**WHAT IS BEING ASKED:** From the records, return each line that has the word "Samsung" in it.

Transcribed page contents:
____________
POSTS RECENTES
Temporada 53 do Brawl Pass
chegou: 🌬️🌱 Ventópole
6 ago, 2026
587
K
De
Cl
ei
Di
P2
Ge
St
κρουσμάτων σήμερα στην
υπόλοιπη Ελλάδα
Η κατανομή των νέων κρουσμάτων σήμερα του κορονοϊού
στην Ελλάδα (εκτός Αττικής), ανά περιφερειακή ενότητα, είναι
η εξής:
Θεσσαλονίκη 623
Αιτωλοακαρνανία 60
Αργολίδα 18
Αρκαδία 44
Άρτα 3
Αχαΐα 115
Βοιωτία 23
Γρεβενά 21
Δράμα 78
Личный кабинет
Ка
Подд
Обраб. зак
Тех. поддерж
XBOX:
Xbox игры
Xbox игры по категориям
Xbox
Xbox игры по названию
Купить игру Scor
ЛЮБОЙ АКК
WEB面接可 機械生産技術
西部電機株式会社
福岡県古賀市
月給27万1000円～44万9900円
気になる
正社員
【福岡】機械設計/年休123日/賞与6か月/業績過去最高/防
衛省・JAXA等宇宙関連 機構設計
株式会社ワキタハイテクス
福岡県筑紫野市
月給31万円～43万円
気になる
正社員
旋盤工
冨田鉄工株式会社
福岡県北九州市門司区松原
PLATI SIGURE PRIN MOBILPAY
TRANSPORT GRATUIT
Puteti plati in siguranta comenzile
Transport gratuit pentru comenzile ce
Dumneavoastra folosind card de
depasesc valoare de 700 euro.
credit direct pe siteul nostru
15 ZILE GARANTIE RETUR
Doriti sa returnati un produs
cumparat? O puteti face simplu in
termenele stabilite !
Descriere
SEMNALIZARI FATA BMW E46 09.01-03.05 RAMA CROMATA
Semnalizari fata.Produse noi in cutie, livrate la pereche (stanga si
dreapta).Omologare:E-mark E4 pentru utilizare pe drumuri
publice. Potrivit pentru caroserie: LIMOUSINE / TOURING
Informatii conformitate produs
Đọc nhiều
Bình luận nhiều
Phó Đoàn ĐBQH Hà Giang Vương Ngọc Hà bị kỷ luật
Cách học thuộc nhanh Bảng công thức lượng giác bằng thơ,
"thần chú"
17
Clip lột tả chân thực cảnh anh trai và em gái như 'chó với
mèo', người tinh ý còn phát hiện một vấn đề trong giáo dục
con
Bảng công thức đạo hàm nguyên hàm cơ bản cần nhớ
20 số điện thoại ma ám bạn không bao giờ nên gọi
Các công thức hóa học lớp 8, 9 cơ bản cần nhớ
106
____________
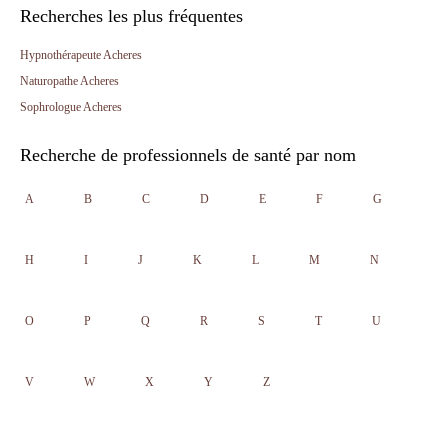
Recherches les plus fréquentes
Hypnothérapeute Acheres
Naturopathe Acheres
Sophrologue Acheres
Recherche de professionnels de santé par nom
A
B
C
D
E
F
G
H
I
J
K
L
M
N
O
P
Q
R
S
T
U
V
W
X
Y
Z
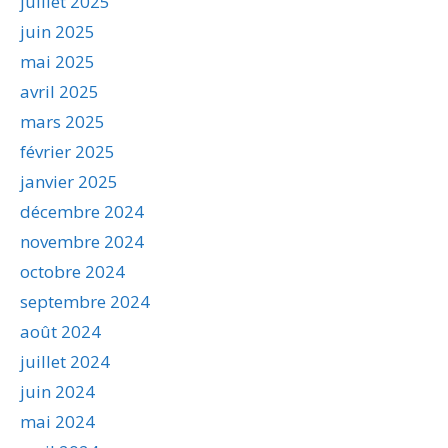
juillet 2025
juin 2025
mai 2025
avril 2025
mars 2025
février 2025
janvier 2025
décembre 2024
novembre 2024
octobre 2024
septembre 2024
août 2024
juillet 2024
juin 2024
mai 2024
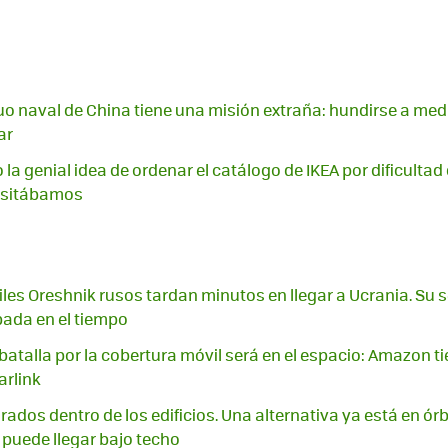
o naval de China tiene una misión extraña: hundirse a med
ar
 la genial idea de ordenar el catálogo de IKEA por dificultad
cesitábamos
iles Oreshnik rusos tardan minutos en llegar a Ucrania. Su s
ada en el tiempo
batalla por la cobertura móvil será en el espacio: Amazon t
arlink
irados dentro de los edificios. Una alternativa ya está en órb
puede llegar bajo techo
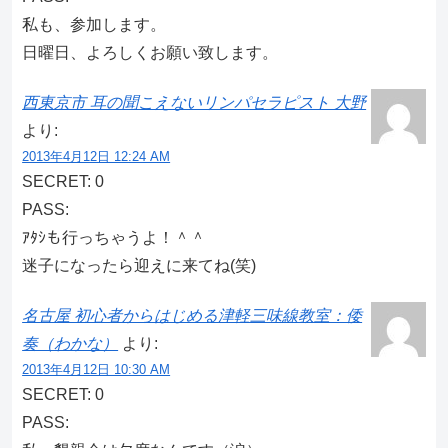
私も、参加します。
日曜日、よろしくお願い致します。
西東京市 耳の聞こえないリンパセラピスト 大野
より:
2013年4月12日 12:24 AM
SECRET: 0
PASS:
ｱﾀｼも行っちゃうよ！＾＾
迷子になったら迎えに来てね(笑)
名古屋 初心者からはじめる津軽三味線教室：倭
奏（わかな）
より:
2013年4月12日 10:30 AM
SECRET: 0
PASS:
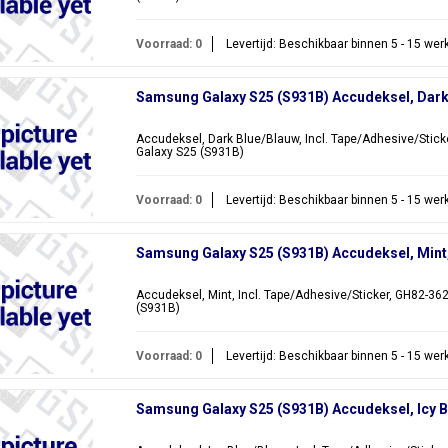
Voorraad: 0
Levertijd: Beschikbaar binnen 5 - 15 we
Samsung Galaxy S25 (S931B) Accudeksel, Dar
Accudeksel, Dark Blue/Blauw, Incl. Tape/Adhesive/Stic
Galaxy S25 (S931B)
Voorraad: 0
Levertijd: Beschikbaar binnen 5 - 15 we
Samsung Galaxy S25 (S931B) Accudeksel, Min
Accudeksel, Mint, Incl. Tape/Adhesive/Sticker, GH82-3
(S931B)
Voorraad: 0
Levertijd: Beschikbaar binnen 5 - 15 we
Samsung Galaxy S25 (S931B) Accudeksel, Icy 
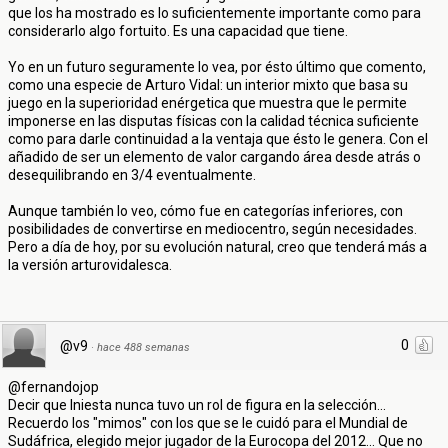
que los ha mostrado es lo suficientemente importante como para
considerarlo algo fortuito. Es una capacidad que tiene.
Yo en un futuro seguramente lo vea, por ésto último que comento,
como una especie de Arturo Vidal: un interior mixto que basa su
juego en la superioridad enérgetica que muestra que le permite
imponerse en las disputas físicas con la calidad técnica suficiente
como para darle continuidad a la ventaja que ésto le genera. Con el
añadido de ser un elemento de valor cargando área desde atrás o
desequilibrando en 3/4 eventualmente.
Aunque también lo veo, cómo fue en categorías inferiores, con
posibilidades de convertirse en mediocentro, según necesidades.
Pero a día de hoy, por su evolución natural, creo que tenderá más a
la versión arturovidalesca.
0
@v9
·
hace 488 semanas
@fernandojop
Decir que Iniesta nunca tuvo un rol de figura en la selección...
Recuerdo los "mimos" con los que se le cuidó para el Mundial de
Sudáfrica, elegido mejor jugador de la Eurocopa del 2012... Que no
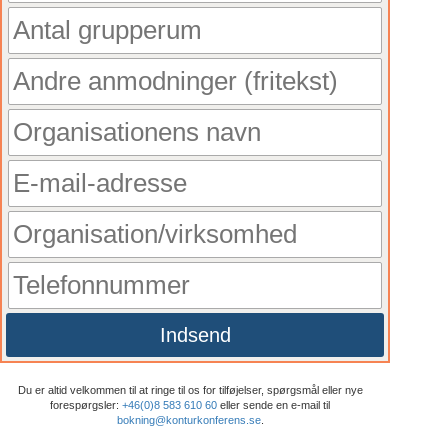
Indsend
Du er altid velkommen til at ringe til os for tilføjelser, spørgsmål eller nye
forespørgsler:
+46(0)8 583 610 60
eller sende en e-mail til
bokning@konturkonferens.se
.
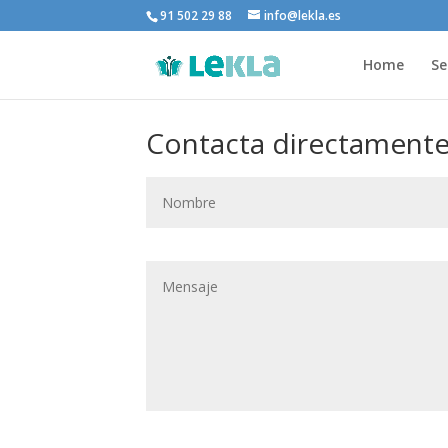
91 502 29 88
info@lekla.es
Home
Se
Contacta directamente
____________
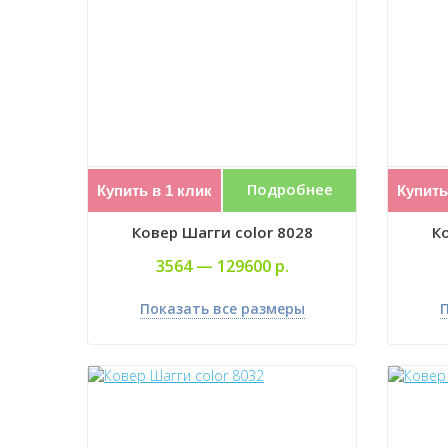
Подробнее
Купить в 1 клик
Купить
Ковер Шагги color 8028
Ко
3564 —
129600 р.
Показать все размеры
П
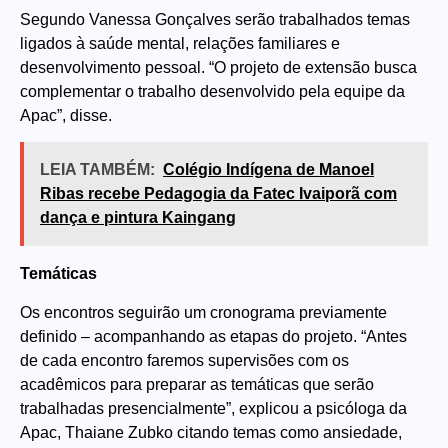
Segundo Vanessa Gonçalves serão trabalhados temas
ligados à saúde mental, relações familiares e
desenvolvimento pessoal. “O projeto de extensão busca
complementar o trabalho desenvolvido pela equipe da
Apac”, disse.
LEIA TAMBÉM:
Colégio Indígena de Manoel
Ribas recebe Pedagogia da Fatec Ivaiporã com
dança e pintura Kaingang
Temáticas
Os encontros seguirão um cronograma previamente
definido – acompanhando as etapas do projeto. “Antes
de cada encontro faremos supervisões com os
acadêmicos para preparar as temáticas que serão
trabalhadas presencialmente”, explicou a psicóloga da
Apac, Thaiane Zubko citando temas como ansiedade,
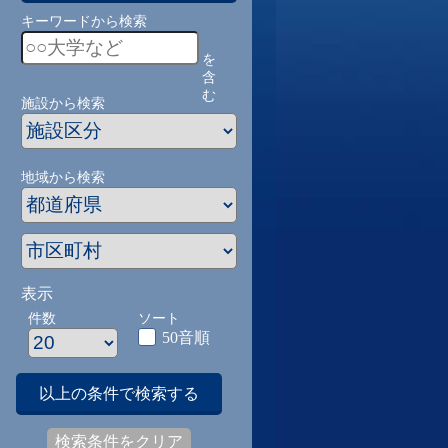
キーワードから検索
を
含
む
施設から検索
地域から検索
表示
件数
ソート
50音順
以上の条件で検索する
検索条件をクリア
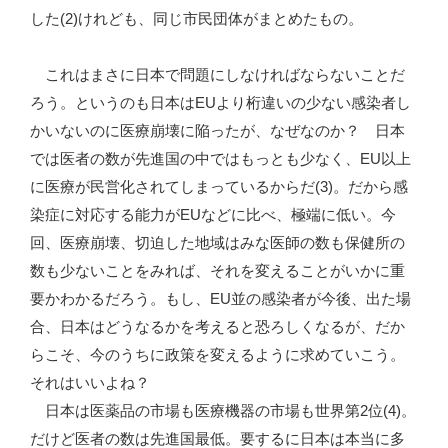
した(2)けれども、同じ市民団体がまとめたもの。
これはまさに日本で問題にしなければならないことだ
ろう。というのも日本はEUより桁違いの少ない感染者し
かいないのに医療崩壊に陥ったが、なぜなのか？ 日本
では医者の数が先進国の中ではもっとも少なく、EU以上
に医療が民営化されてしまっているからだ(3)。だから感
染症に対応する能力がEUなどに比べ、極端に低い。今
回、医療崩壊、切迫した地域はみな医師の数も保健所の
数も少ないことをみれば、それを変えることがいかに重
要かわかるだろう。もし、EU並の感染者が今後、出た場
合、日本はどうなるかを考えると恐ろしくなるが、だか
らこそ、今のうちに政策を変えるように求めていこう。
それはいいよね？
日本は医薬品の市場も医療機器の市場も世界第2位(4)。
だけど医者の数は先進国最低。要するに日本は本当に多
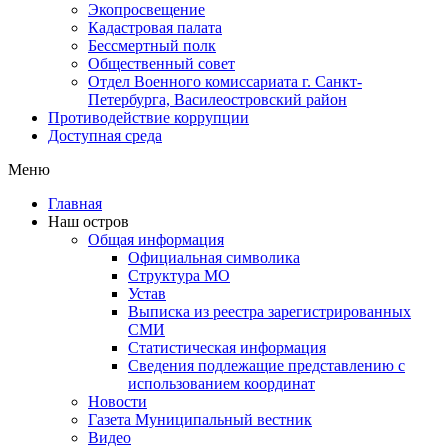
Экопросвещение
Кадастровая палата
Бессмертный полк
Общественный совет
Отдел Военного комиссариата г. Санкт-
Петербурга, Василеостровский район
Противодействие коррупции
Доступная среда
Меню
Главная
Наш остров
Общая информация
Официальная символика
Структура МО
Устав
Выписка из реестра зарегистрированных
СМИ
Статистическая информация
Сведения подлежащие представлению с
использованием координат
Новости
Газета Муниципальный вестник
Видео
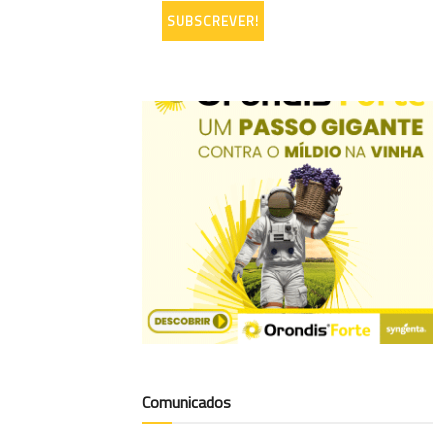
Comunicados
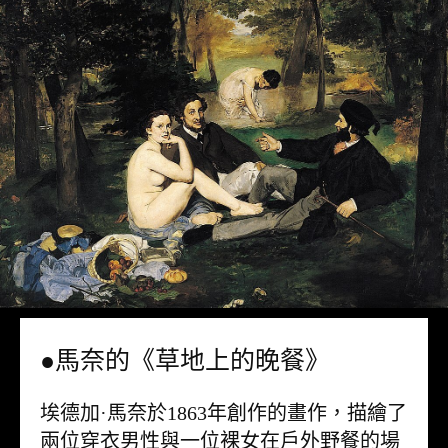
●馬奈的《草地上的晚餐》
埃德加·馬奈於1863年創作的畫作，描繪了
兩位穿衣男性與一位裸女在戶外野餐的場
____________
**EXERCISE OUTPUT:**
Samsung Galaxy S25 (S931B) Accudeksel, Dar
Samsung Galaxy S25 (S931B) Accudeksel, Min
Samsung Galaxy S25 (S931B) Accudeksel, Icy 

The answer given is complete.